Cela fait sens dans la mesure où l’imagination est plus forte sans les paroles, sans le son et inversement. La question de la vérité des sens, qu’ils soient au complet ou non est à mon sens essentielle dans le film.

Des ombres et des fantômes

De la même manière que le personnage éponyme d’Adam Bessa -seule la prononciation diffère, suit Sylvie (Huppert) comme une ombre, il s’entiche de Nita / Anna (Virginie Efira). Drôle de coïncidence pour quelqu’un dont le protagoniste dans un rôle passé suivait son bourreau de guerre comme un fantôme dans le film du même nom, réalisé par Jonathan Millet.

Une mise en abyme pour des êtres abîmés

Le film du réalisateur est riche parce que multiple : dans un point de non retour, on assiste à l’écroulement d’un couple, éprouvé par un traumatisme dont personne ne pourrait sortir sans fissures.

A ce titre, Virginie Efira livre comme à son habitude une incarnation d’une justesse folle : contenue, tout dans le ressenti, l’émotion retenue, la retenue tout court, la pudeur, aussi et surtout.

(c) Carole Bethuel
(c) Carole Bethuel

Des rôles parfaitement incarnés et dirigés

Finalement on assiste à de beaux « contre emplois » et c’est assez jubilatoire.
On aime ainsi voir Isabelle Huppert dans un rôle d’une liberté folle : et bien qu’elle excelle de toutes façons dans toutes les partitions, elle nous surprend encore par sa fantaisie et son aisance.
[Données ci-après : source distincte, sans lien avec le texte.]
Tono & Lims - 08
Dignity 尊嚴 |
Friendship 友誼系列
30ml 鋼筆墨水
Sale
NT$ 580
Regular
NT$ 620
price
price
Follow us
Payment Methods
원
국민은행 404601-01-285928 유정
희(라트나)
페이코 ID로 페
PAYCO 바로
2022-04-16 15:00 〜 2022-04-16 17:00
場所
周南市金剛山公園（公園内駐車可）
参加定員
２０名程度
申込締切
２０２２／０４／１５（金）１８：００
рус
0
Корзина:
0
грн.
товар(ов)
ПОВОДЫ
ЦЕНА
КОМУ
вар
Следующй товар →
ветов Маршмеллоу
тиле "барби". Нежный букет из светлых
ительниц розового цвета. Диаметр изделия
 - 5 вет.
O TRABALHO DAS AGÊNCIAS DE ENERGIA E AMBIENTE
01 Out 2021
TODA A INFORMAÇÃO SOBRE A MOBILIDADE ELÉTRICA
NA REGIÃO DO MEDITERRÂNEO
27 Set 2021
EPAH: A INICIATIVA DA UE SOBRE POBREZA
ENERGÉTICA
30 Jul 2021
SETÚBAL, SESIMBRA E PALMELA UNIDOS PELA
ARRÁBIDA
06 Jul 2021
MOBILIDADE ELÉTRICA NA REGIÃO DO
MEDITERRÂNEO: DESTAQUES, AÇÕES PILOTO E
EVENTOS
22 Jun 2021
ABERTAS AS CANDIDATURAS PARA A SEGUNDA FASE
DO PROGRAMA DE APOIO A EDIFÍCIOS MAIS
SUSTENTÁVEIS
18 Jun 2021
Elle semble se promener sur les rôles, et c’est indéniablement à cela qu’on reconnaît une Actrice de sa trempe, comprenez par là une immense actrice, sans flagornerie aucune.

Quant aux hommes de ce film, ils incarnent des rôles aux toutes aussi jolies partitions, toutes en fêlures, parfois les pires.
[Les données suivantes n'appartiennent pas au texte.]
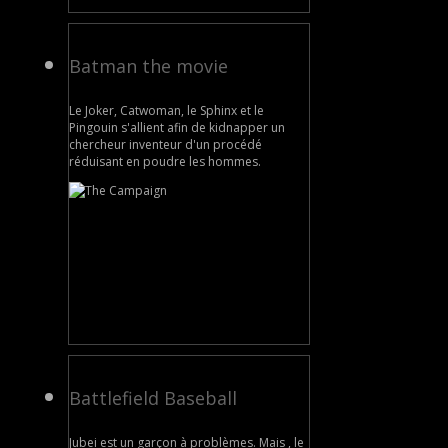
Batman the movie
Le Joker, Catwoman, le Sphinx et le
Pingouin s'allient afin de kidnapper un
chercheur inventeur d'un procédé
réduisant en poudre les hommes.
Battlefield Baseball
Jubei est un garçon à problèmes. Mais , le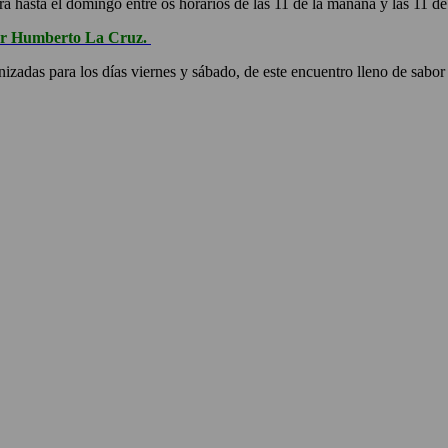
á hasta el domingo entre os horarios de las 11 de la mañana y las 11 de
lier Humberto La Cruz.
izadas para los días viernes y sábado, de este encuentro lleno de sabo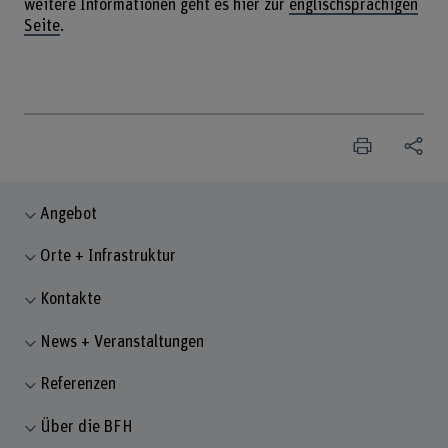
weitere Informationen geht es hier zur
englischsprachigen
Seite
.
Angebot
Orte + Infrastruktur
Kontakte
News + Veranstaltungen
Referenzen
Über die BFH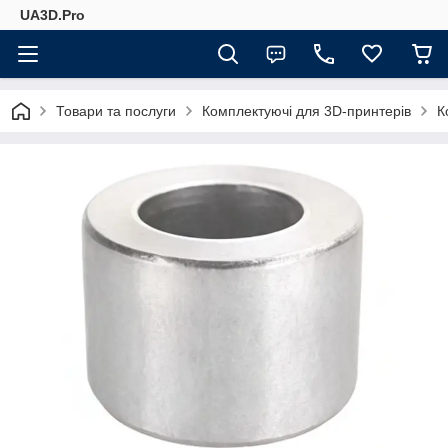
UA3D.Pro
Товари та послуги
Комплектуючі для 3D-принтерів
К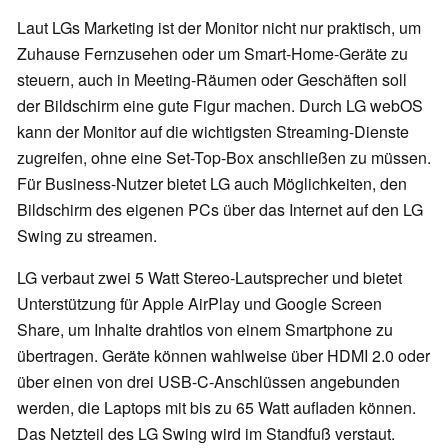
Laut LGs Marketing ist der Monitor nicht nur praktisch, um
Zuhause Fernzusehen oder um Smart-Home-Geräte zu
steuern, auch in Meeting-Räumen oder Geschäften soll
der Bildschirm eine gute Figur machen. Durch LG webOS
kann der Monitor auf die wichtigsten Streaming-Dienste
zugreifen, ohne eine Set-Top-Box anschließen zu müssen.
Für Business-Nutzer bietet LG auch Möglichkeiten, den
Bildschirm des eigenen PCs über das Internet auf den LG
Swing zu streamen.
LG verbaut zwei 5 Watt Stereo-Lautsprecher und bietet
Unterstützung für Apple AirPlay und Google Screen
Share, um Inhalte drahtlos von einem Smartphone zu
übertragen. Geräte können wahlweise über HDMI 2.0 oder
über einen von drei USB-C-Anschlüssen angebunden
werden, die Laptops mit bis zu 65 Watt aufladen können.
Das Netzteil des LG Swing wird im Standfuß verstaut.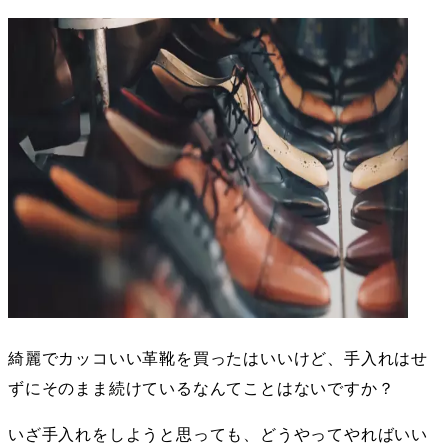
綺麗でカッコいい革靴を買ったはいいけど、手入れはせ
ずにそのまま続けているなんてことはないですか？
いざ手入れをしようと思っても、どうやってやればいい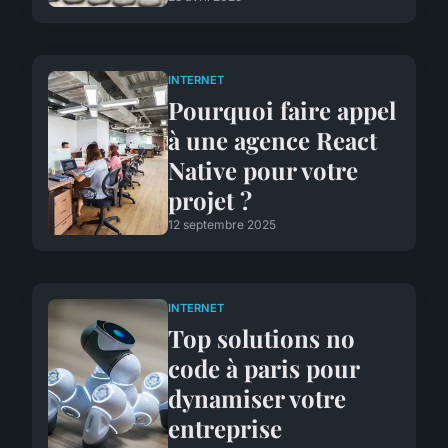
INTERNET
Pourquoi faire appel
à une agence React
Native pour votre
projet ?
12 septembre 2025
INTERNET
Top solutions no
code à paris pour
dynamiser votre
entreprise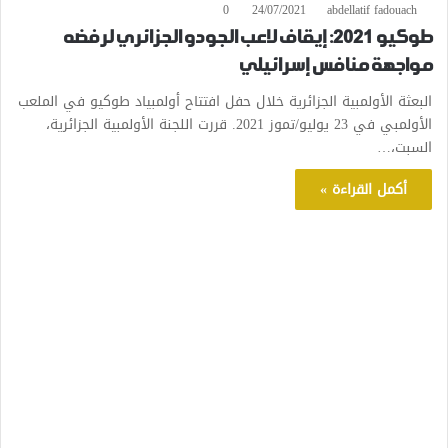
0
24/07/2021
abdellatif fadouach
طوكيو 2021: إيقاف لاعب الجودو الجزائري لرفضه
مواجهة منافس إسرائيلي
البعثة الأولمبية الجزائرية خلال حفل افتتاح أولمبياد طوكيو في الملعب
الأولمبي في 23 يوليو/تموز 2021. قررت اللجنة الأولمبية الجزائرية،
السبت،…
أكمل القراءة »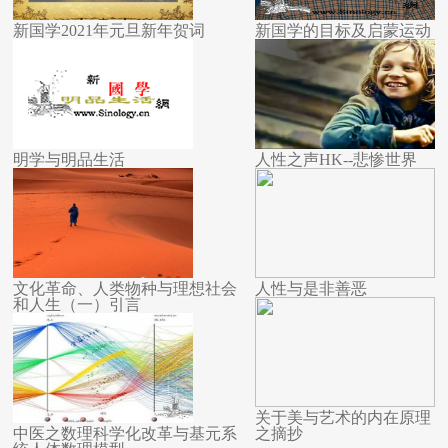
新国学2021年元旦新年贺词
新国学的目标及启蒙运动
明学与明品生活
人性之声HK--悲惨世界
文化革命、人类物种与理想社会
人性与是非善恶
和人生（一）引言
关于美与艺术的内在原理
中医之数理科学化改革与基元系
之摘抄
Un Cassel impeccable, qui ose enfin un rôle peut-être plus en lien avec son âge, il ose enfin ça (et c’est d’une maturité folle, qui force à un respect immense presqu’au delà de l’excellent acteur qu’il est de toutes façons. Autre contre-emploi, un Niney qui joue le frère cadet sans prendre toute la place pour, encore une fois, ce grand acteur formidablement dirigé par le cinéaste iranien.

Et que dire d’Adam Bessa, ce comédien qui m’a fait pleurer 30 mn après le film touchée en plein coeur par par son humanité et son désarroi feint ou fantasmé ; tout se lit dans son visage, au sens de Levinas :

le philosophe décrit le visage comme une misère, une vulnérabilité et un dénuement qui, en soi, sans adjonction de paroles explicites, supplient le sujet. “Mais cette supplication est une exigence” de réponse, une exigence de soutien et d’aide : “Le visage s’impose à moi sans que je puisse cesser d’être responsable de sa misère. La conscience perd sa première place“. Tout y est, dans la vie réelle ou parallèle. Dans toutes les histoires et qu’importes qu’elles soient parallèles au fond.